↓

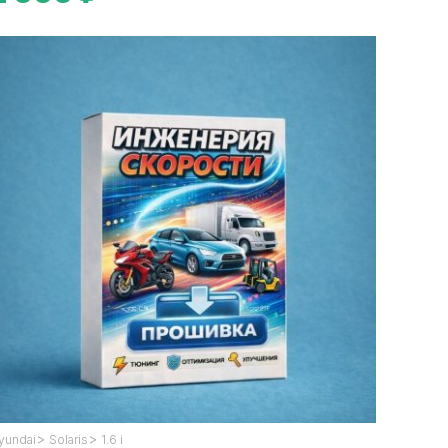
>
>
yundai
Solaris
1.6 i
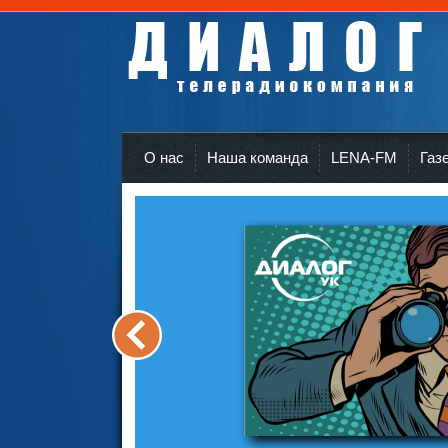
Телерадиокомпания Диалог Усть-Кут
r
О нас
Наша команда
LENA-FM
Газ
<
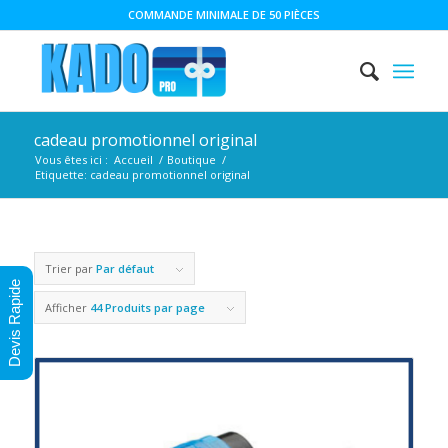
COMMANDE MINIMALE DE 50 PIÈCES
cadeau promotionnel original
Vous êtes ici :
Accueil
/
Boutique
/
Etiquette: cadeau promotionnel original
Trier par
Par défaut
Devis Rapide
Afficher
44 Produits par page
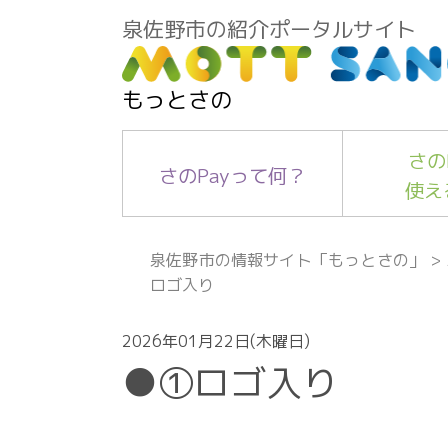
泉佐野市の紹介ポータルサイト
もっとさの
さの
さのPayって何？
使え
泉佐野市の情報サイト「もっとさの」
>
ロゴ入り
2026年01月22日(木曜日)
●①ロゴ入り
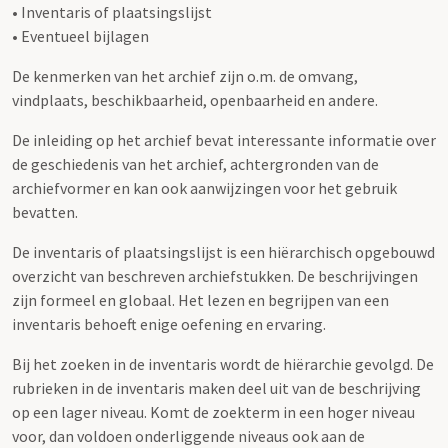
• Inventaris of plaatsingslijst
• Eventueel bijlagen
De kenmerken van het archief zijn o.m. de omvang,
vindplaats, beschikbaarheid, openbaarheid en andere.
De inleiding op het archief bevat interessante informatie over
de geschiedenis van het archief, achtergronden van de
archiefvormer en kan ook aanwijzingen voor het gebruik
bevatten.
De inventaris of plaatsingslijst is een hiërarchisch opgebouwd
overzicht van beschreven archiefstukken. De beschrijvingen
zijn formeel en globaal. Het lezen en begrijpen van een
inventaris behoeft enige oefening en ervaring.
Bij het zoeken in de inventaris wordt de hiërarchie gevolgd. De
rubrieken in de inventaris maken deel uit van de beschrijving
op een lager niveau. Komt de zoekterm in een hoger niveau
voor, dan voldoen onderliggende niveaus ook aan de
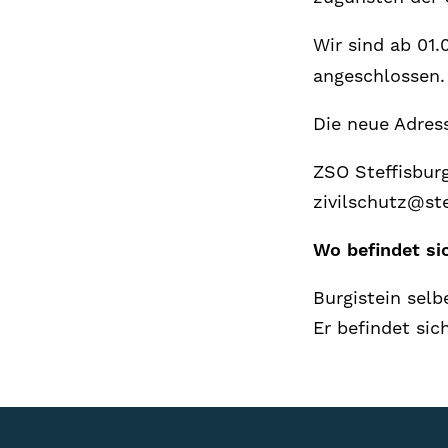
Wir sind ab 01.
angeschlossen.
Die neue Adress
ZSO Steffisburg
zivilschutz@ste
Wo befindet si
Burgistein selb
Er befindet si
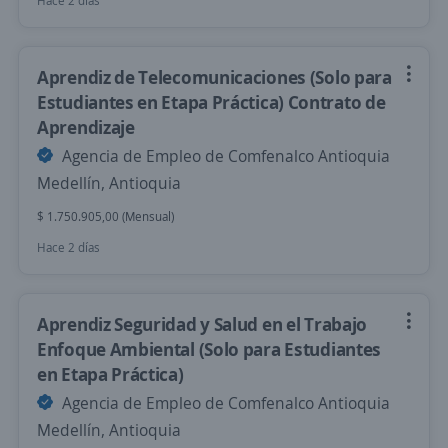
Hace 2 días
Aprendiz de Telecomunicaciones (Solo para
Estudiantes en Etapa Práctica) Contrato de
Aprendizaje
Agencia de Empleo de Comfenalco Antioquia
Medellín, Antioquia
$ 1.750.905,00 (Mensual)
Hace 2 días
Aprendiz Seguridad y Salud en el Trabajo
Enfoque Ambiental (Solo para Estudiantes
en Etapa Práctica)
Agencia de Empleo de Comfenalco Antioquia
Medellín, Antioquia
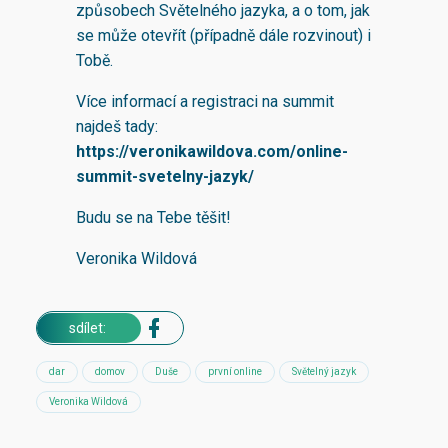
způsobech Světelného jazyka, a o tom, jak
se může otevřít (případně dále rozvinout) i
Tobě.
Více informací a registraci na summit
najdeš tady:
https://veronikawildova.com/online-
summit-svetelny-jazyk/
Budu se na Tebe těšit!
Veronika Wildová
sdílet:
dar
domov
Duše
první online
Světelný jazyk
Veronika Wildová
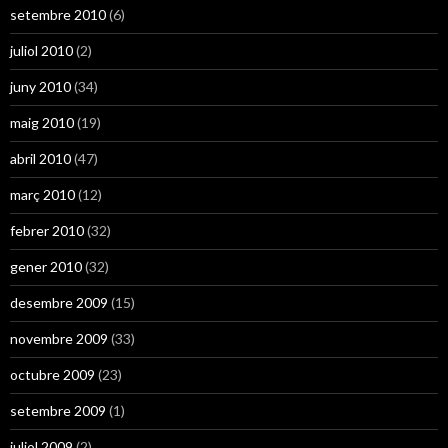
setembre 2010
(6)
juliol 2010
(2)
juny 2010
(34)
maig 2010
(19)
abril 2010
(47)
març 2010
(12)
febrer 2010
(32)
gener 2010
(32)
desembre 2009
(15)
novembre 2009
(33)
octubre 2009
(23)
setembre 2009
(1)
juliol 2009
(2)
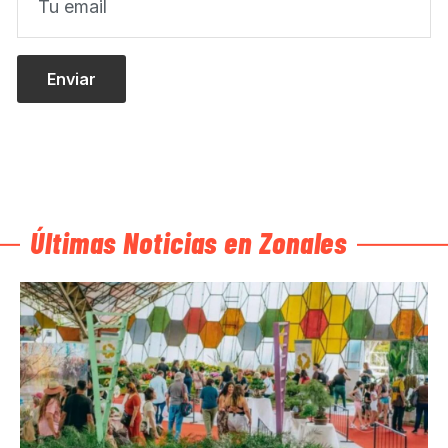
Últimas Noticias en Zonales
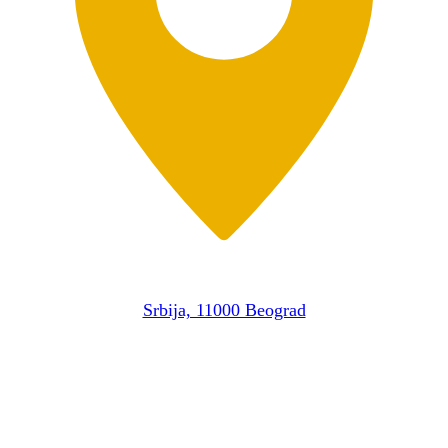
Srbija, 11000 Beograd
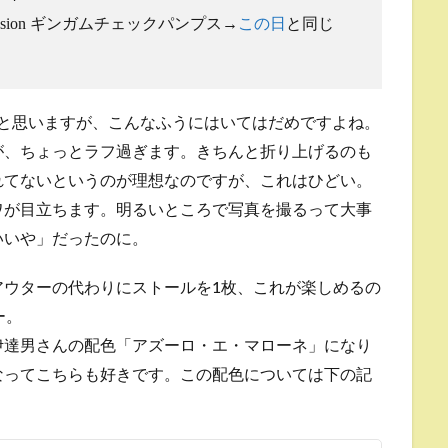
fusion ギンガムチェックパンプス→
この日
と同じ
だと思いますが、こんなふうにはいてはだめですよね。
が、ちょっとラフ過ぎます。きちんと折り上げるのも
れてないというのが理想なのですが、これはひどい。
ワが目立ちます。明るいところで写真を撮るって大事
いいや」だったのに。
アウターの代わりにストールを1枚、これが楽しめるの
ー。
伊達男さんの配色「アズーロ・エ・マローネ」になり
なってこちらも好きです。この配色については下の記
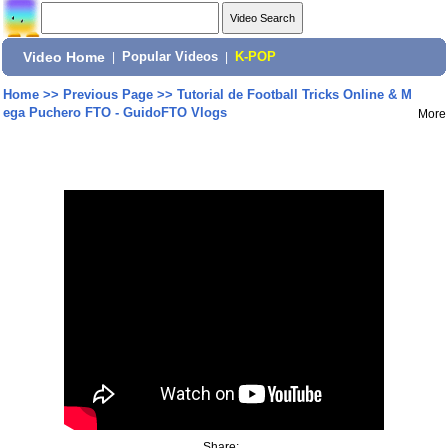
Video Home
|
Popular Videos
|
K-POP
Home
>>
Previous Page
>>
Tutorial de Football Tricks Online & M
ega Puchero FTO - GuidoFTO Vlogs
More
Share:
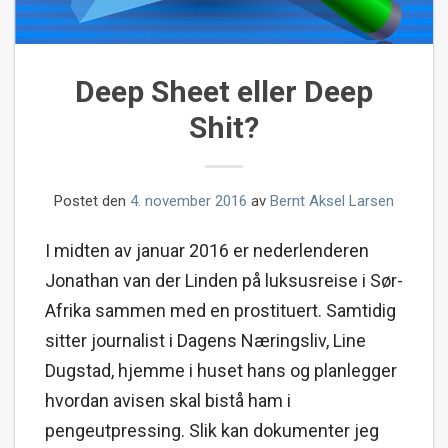
Deep Sheet eller Deep
Shit?
Postet den
4. november 2016
av
Bernt Aksel Larsen
I midten av januar 2016 er nederlenderen
Jonathan van der Linden på luksusreise i Sør-
Afrika sammen med en prostituert. Samtidig
sitter journalist i Dagens Næringsliv, Line
Dugstad, hjemme i huset hans og planlegger
hvordan avisen skal bistå ham i
pengeutpressing. Slik kan dokumenter jeg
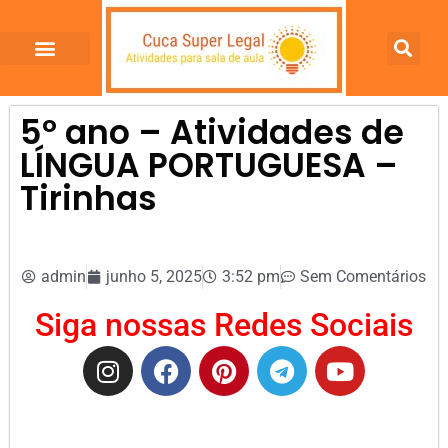
5º ano – Atividades de
LÍNGUA PORTUGUESA –
Tirinhas
admin
junho 5, 2025
3:52 pm
Sem Comentários
Siga nossas Redes Sociais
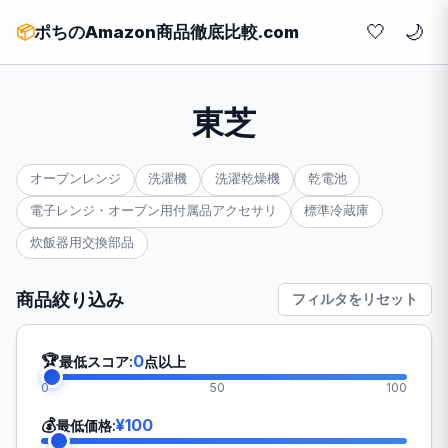
🤍
📦
ポちのAmazon商品徹底比較.com
東芝
オーブンレンジ
洗濯機
洗濯乾燥機
乾電池
電子レンジ・オーブン用付属品アクセサリ
標準冷蔵庫
炊飯器用交換部品
商品絞り込み
フィルタをリセット
🏆
0
最低スコア:
点以上
0
50
100
💰
¥100
最低価格:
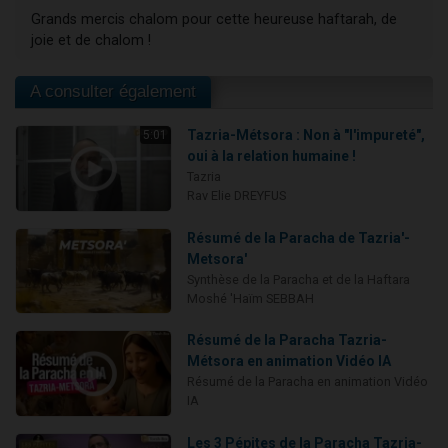
Grands mercis chalom pour cette heureuse haftarah, de
joie et de chalom !
A consulter également
Tazria-Métsora : Non à "l'impureté",
5:01
oui à la relation humaine !
Tazria
Rav Elie DREYFUS
Résumé de la Paracha de Tazria'-
Metsora'
Synthèse de la Paracha et de la Haftara
Moshé 'Haïm SEBBAH
Résumé de la Paracha Tazria-
Métsora en animation Vidéo IA
Résumé de la Paracha en animation Vidéo
IA
Les 3 Pépites de la Paracha Tazria-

↑

**What the exercise asks**
Only lines that include "Solo" belong in the answer; copy all of them from the listing.

**Solution to this task**
Aprendiz de Telecomunicaciones (Solo para
Enfoque Ambiental (Solo para Estudiantes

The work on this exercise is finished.